The Yale School of Art presents Katz x Katz, an exhibition on view Jan. 15-March 10 at the School of Art’s 32 Edgewood Gallery.
The exhibition features 70 pieces from the artist’s personal collection, including examples of Katz’s signature mural-like canvases, oil sketches, working drawings, collages, prints, and cut-outs.
Among the 70 items on view are early works from the 1950s, including a self-portrait and a view of Katz’s native St. Albans, Queens. Also on view are paintings and drawings made while he was studying at the Skowhegan School of Paintings and Sculpture, SoHo cityscapes, silhouette-like polychrome sculptures, and portraits of other artists and poet friends.

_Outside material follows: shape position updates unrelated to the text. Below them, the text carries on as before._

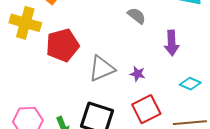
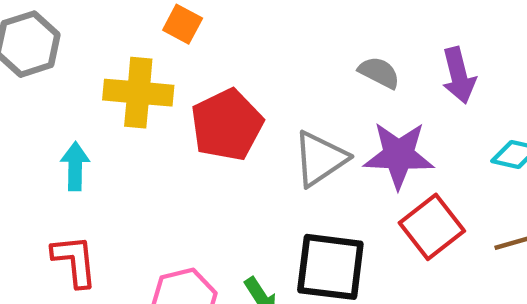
gray semicircle: (137, 16) -> (379, 72), moved
purple star: (138, 74) -> (399, 155), size x2.0

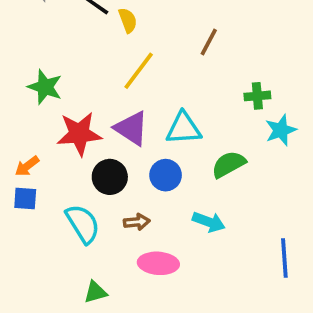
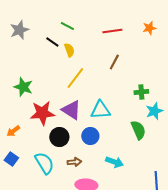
green semicircle: (229, 164) -> (138, 130), moved, turned 96
blue square: (25, 199) -> (11, 159), moved, turned 32

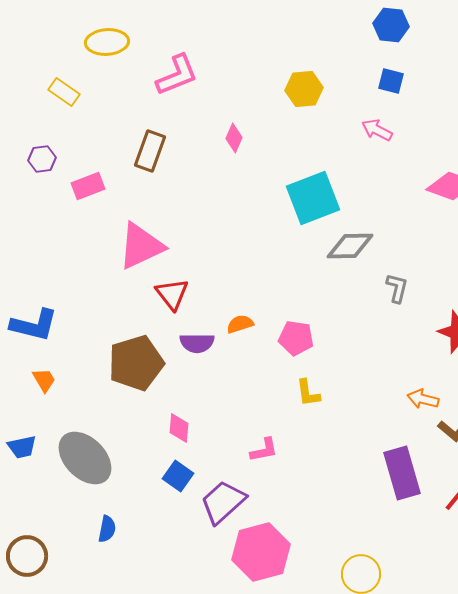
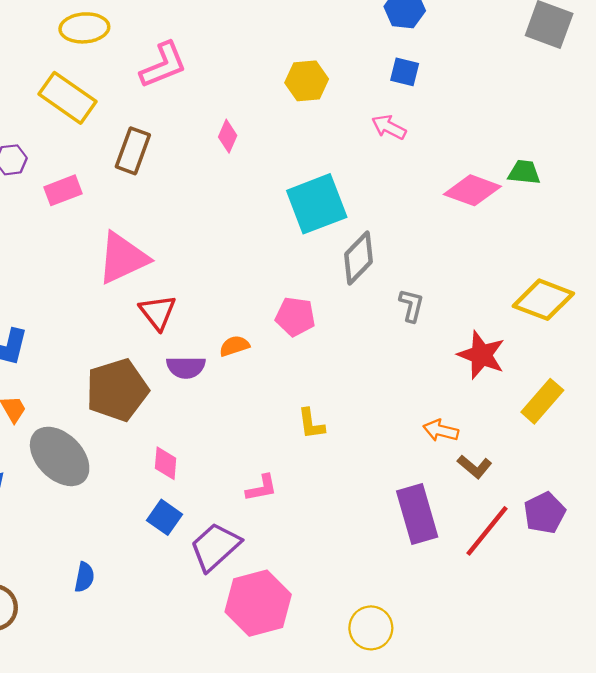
yellow rectangle: (64, 92) -> (67, 98), moved, size x1.6
gray diamond: (350, 246) -> (358, 258), turned -45
pink pentagon: (296, 338) -> (295, 317), moved
gray ellipse: (85, 458) -> (60, 456), moved

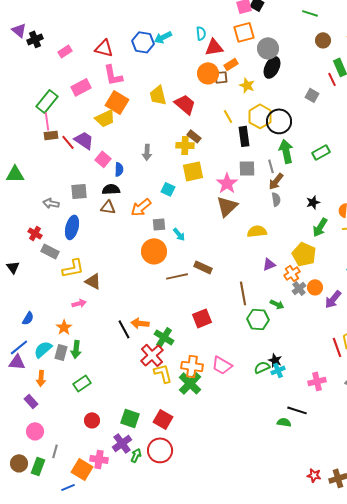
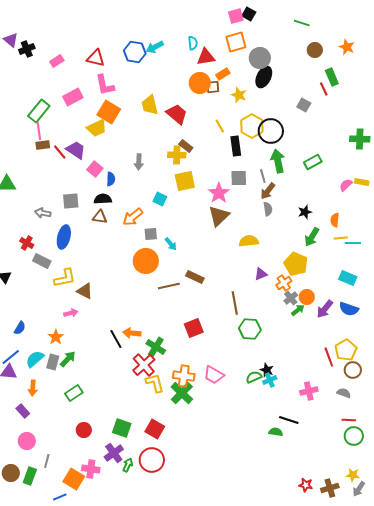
green arrow: (277, 304) -> (298, 310), moved, turned -64
green arrow: (76, 349) -> (68, 359), turned -144

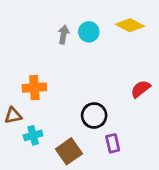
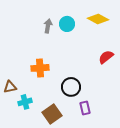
orange cross: (34, 88) -> (40, 68), moved
red semicircle: (141, 89) -> (106, 57), moved

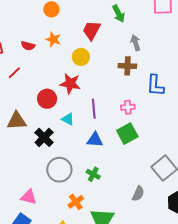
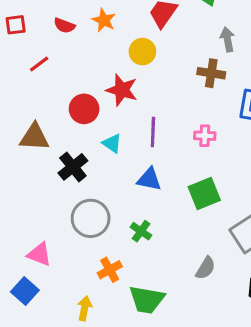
green square: (127, 134) -> (204, 194), moved

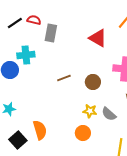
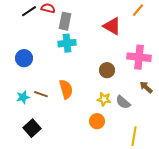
cyan cross: (26, 55) -> (67, 43), moved
brown line: (64, 78) -> (41, 94), moved, turned 40
orange semicircle: (40, 130) -> (66, 89), moved

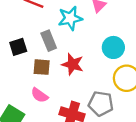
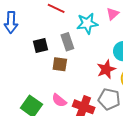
red star: (73, 64) -> (106, 69), moved, turned 30
pink semicircle: (39, 95) -> (59, 100), moved

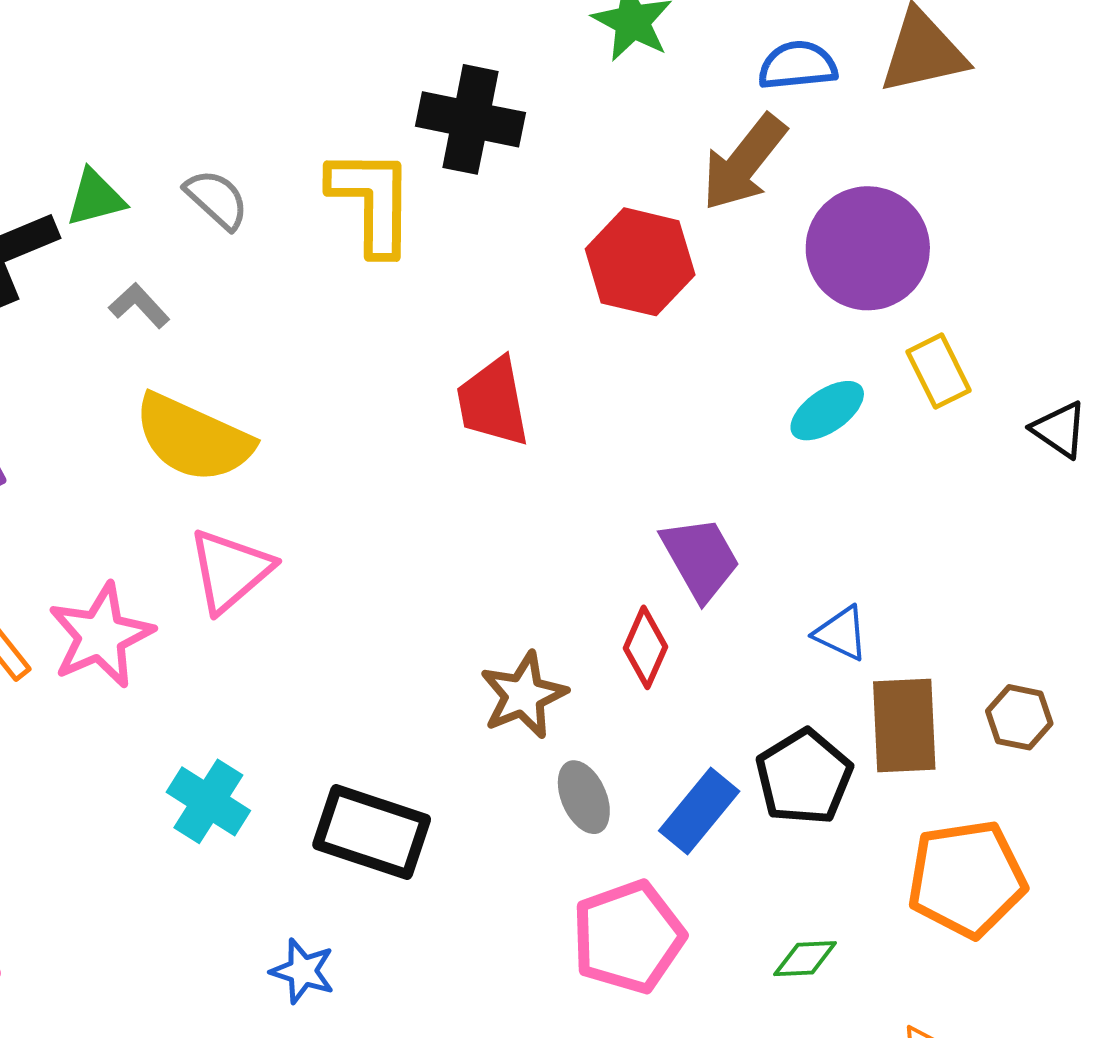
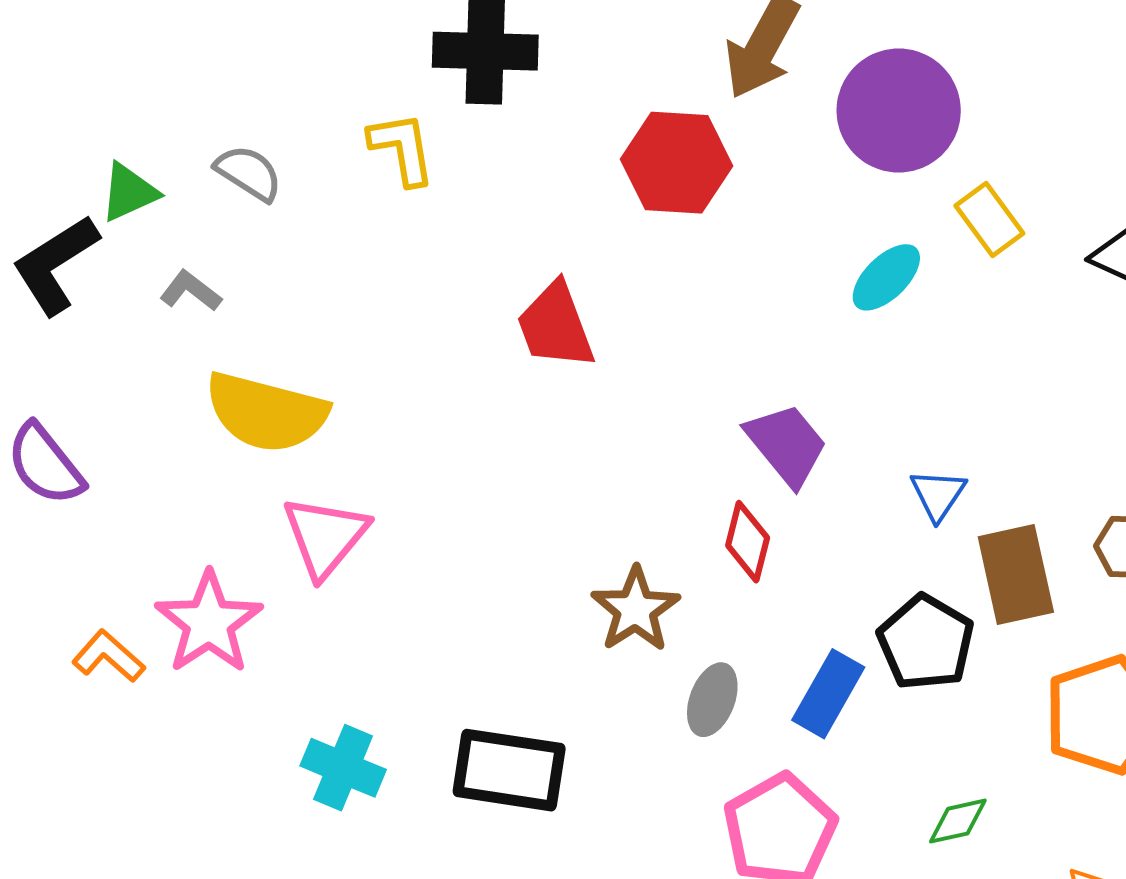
yellow L-shape: (372, 201) -> (402, 148), size x0.7
blue triangle: (841, 633) -> (938, 494), turned 48
gray ellipse: (584, 797) -> (712, 700), turned 54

The son of Russian émigré parents, Alex Katz was born in Brooklyn in 1927. He received a B.A. (1949) from Manhattan’s Cooper Union Art School. However, it was his summers (1949-50) at the Skowhegan School of Painting and Sculpture in Maine, whose teachers emphasized plein air painting and working from life, that were a transformative experience for the young artist, giving him, as he has stated, “a reason to devote my life to painting.” During the 1950s Katz allied himself with the group of avant-garde artists and writers who lived and worked in lower Manhattan, forging a distinctive style that was representational and wholly contemporary that has continued to evolve until today. In 1958 he married Ada del Moro, who would become the subject of numerous paintings. To date, he has been the subject of more than 200 solo exhibitions and has been represented in nearly 500 group shows internationally. He divides his time between studios in New York City and Lincolnville, Maine.